*What is expected*.
Below are records; the lines starting at the one with "Taboret kosmetyczny Activ AM-303-2, czarny" and ending at the one with "trang trí khiến chậu hoa Lan Hồ Điệp Xanh" must be reproduced exactly, both included. Pictures must not appear.

*Input data*.
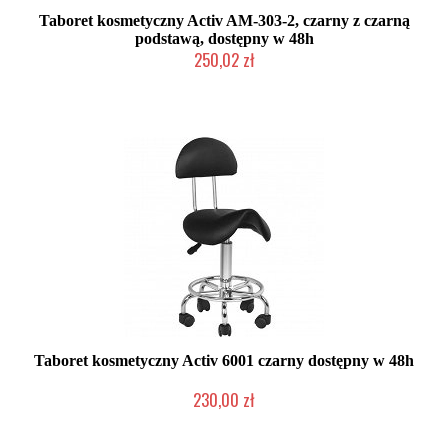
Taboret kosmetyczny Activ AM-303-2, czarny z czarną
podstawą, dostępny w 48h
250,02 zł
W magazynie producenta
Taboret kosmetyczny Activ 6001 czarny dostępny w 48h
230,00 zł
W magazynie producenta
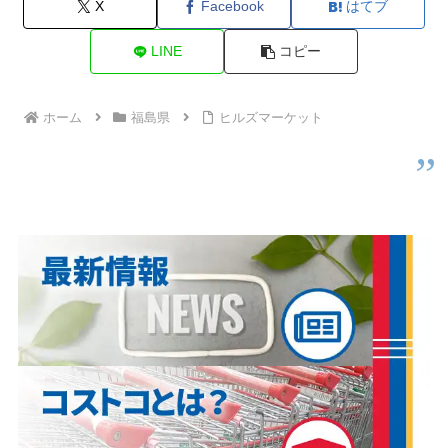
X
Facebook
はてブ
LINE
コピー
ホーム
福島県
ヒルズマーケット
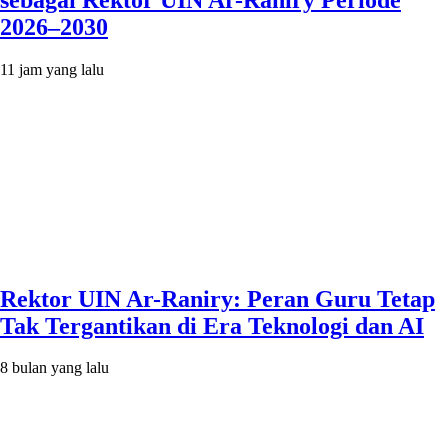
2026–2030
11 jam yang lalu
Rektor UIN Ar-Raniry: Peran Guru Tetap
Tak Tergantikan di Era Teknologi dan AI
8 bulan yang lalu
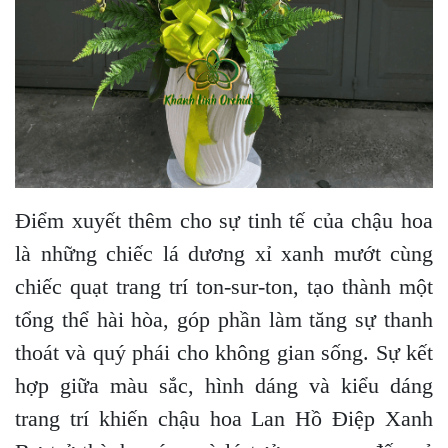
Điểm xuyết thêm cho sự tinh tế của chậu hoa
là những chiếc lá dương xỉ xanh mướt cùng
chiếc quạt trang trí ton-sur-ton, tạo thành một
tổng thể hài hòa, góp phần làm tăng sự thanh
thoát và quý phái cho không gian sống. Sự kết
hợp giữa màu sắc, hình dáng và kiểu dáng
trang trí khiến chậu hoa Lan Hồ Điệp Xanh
...
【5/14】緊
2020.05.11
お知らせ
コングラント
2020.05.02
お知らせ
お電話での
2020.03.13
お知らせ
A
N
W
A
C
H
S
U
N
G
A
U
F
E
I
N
---
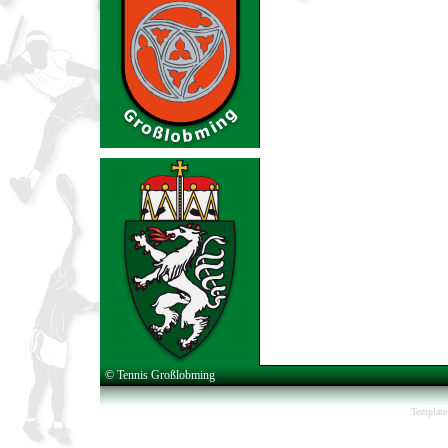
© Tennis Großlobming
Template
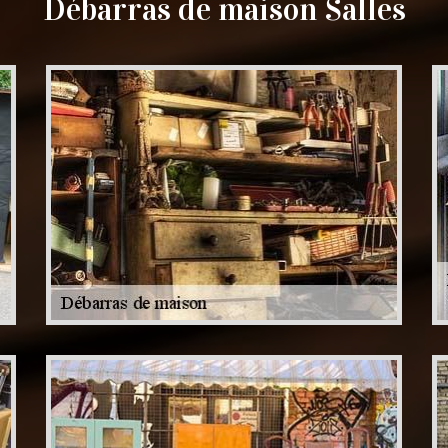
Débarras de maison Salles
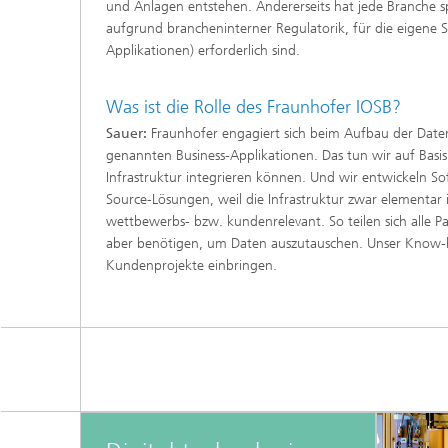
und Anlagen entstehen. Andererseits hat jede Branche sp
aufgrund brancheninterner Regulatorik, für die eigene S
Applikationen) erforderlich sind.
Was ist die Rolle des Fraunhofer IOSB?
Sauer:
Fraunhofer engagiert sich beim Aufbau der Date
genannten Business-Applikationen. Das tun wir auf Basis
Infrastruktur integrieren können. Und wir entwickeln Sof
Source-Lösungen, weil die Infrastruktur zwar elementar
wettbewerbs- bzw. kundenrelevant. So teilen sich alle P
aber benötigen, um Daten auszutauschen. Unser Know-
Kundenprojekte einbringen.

*Result for this exercise*.
Taboret kosmetyczny Activ AM-303-2, czarny z czarną
podstawą, dostępny w 48h
250,02 zł
W magazynie producenta
Taboret kosmetyczny Activ 6001 czarny dostępny w 48h
230,00 zł
W magazynie producenta
X
Facebook
はてブ
LINE
コピー
ホーム
福島県
ヒルズマーケット
2026–2030
11 jam yang lalu
Rektor UIN Ar-Raniry: Peran Guru Tetap
Tak Tergantikan di Era Teknologi dan AI
8 bulan yang lalu
Điểm xuyết thêm cho sự tinh tế của chậu hoa
là những chiếc lá dương xỉ xanh mướt cùng
chiếc quạt trang trí ton-sur-ton, tạo thành một
tổng thể hài hòa, góp phần làm tăng sự thanh
thoát và quý phái cho không gian sống. Sự kết
hợp giữa màu sắc, hình dáng và kiểu dáng
trang trí khiến chậu hoa Lan Hồ Điệp Xanh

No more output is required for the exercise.